Several strains of Salmonella are found in pet hedgehogs, including S Tilene, S Typhimurium, and S Enteritidis. Many cases of transmission to people have been documented, particularly in young children. It should be assumed that all pet hedgehogs can carry and transmit Salmonella. Because infected animals may shed intermittently, a negative culture cannot exclude the carrier state. Treatment aimed at eliminating the carrier state is unlikely to be successful and may lead to antibiotic resistance.
Human dermatophytosis from pet hedgehogs is also well documented. African pygmy hedgehogs can be subclinical carriers of Trichophyton mentagrophytes var erinacei, Microsporum spp, and Arthroderma benhamiae. In addition, some people are extremely sensitive to contact with African hedgehog spines and develop transient, markedly pruritic urticaria after handling a hedgehog.
Wild African hedgehogs are susceptible to foot-and-mouth disease. To prevent introduction of this disease to the USA, importation of African hedgehogs was banned by the USDA in 1991.
Rabies has not been reported in wild or captive African hedgehogs, but the salivation that occurs during anting is occasionally mistaken as a sign of rabies. A single report of rabies in a wild European hedgehog exists.
Human herpes simplex virus 1 was recovered from the liver of a pet African hedgehog that died acutely after glucocorticoid treatment for intervertebral disc disease. Monkeypox virus DNA was recovered from an African hedgehog housed with many other exotic species at a pet distributor facility in Illinois. Candida infection of the footpads and intestine of the African pygmy hedgehog has been reported.
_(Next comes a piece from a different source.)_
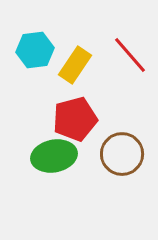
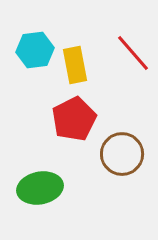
red line: moved 3 px right, 2 px up
yellow rectangle: rotated 45 degrees counterclockwise
red pentagon: moved 1 px left; rotated 12 degrees counterclockwise
green ellipse: moved 14 px left, 32 px down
Acute intestinal cryptosporidiosis has been reported. A single case of Chagas’ disease (Trypanosoma cruzi) was reported in a captive African hedgehog housed outdoors in Texas.
African pygmy hedgehogs are considered susceptible to a variety of infectious agents, based on susceptibility observed in other hedgehog species. Possible bacterial zoonoses include Yersinia pseudotuberculosis, Y pestis, Mycobacterium marinum, M avium intracellulare, Coxiella burnetii (Q fever), and Leptospira spp. Possible viral zoonoses include Crimean-Congo hemorrhagic fever, arboviral tickborne encephalitides, and paramyxoviruses of the Morbillivirus group. Chlamydia psittaci and Toxoplasma gondii have been isolated from wild European hedgehogs.